### Exercise input ###

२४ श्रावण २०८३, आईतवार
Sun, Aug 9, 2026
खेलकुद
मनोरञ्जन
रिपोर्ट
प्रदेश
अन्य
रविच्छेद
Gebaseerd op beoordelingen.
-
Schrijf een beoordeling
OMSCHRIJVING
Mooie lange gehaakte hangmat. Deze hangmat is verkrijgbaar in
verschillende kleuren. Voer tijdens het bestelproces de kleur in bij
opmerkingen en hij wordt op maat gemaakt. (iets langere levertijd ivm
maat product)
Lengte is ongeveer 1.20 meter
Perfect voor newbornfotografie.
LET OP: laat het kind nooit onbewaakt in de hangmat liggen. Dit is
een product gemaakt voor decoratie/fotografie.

###

§ Exercise goal
Show all lines above that contain "maat".

§ Answer to this task
opmerkingen en hij wordt op maat gemaakt. (iets langere levertijd ivm
maat product)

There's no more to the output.